Stored data entries:
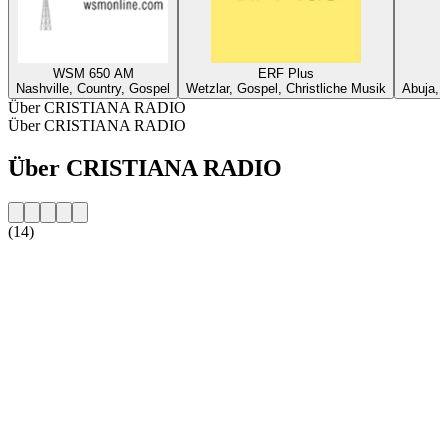
WSM 650 AM
ERF Plus
Nashville, Country, Gospel
Wetzlar, Gospel, Christliche Musik
Abuja, 
Über CRISTIANA RADIO
Über CRISTIANA RADIO
Über CRISTIANA RADIO
(14)
Sender-Website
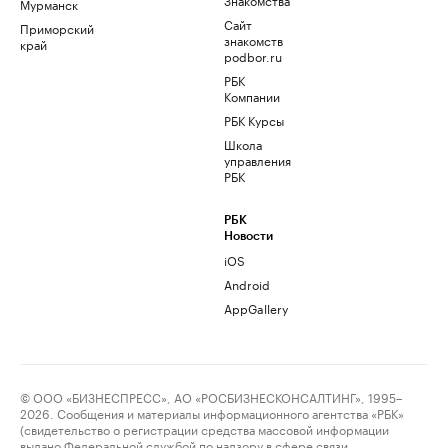
Мурманск
Сайт
Приморский
знакомств
край
podbor.ru
РБК
Компании
РБК Курсы
Школа
управления
РБК
РБК
Новости
iOS
Android
AppGallery
© ООО «БИЗНЕСПРЕСС», АО «РОСБИЗНЕСКОНСАЛТИНГ», 1995–
2026. Сообщения и материалы информационного агентства «РБК»
(свидетельство о регистрации средства массовой информации
выдано Федеральной службой по надзору в сфере связи,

• _The problem_: A faithful copy of every record is needed here. Leave the images out of it.

• _Written answer_:
WSM 650 AM
ERF Plus
Nashville, Country, Gospel
Wetzlar, Gospel, Christliche Musik
Abuja, 
Über CRISTIANA RADIO
Über CRISTIANA RADIO
Über CRISTIANA RADIO
(14)
Sender-Website
Мурманск
Сайт
Приморский
знакомств
край
podbor.ru
РБК
Компании
РБК Курсы
Школа
управления
РБК
РБК
Новости
iOS
Android
AppGallery
© ООО «БИЗНЕСПРЕСС», АО «РОСБИЗНЕСКОНСАЛТИНГ», 1995–
2026. Сообщения и материалы информационного агентства «РБК»
(свидетельство о регистрации средства массовой информации
выдано Федеральной службой по надзору в сфере связи,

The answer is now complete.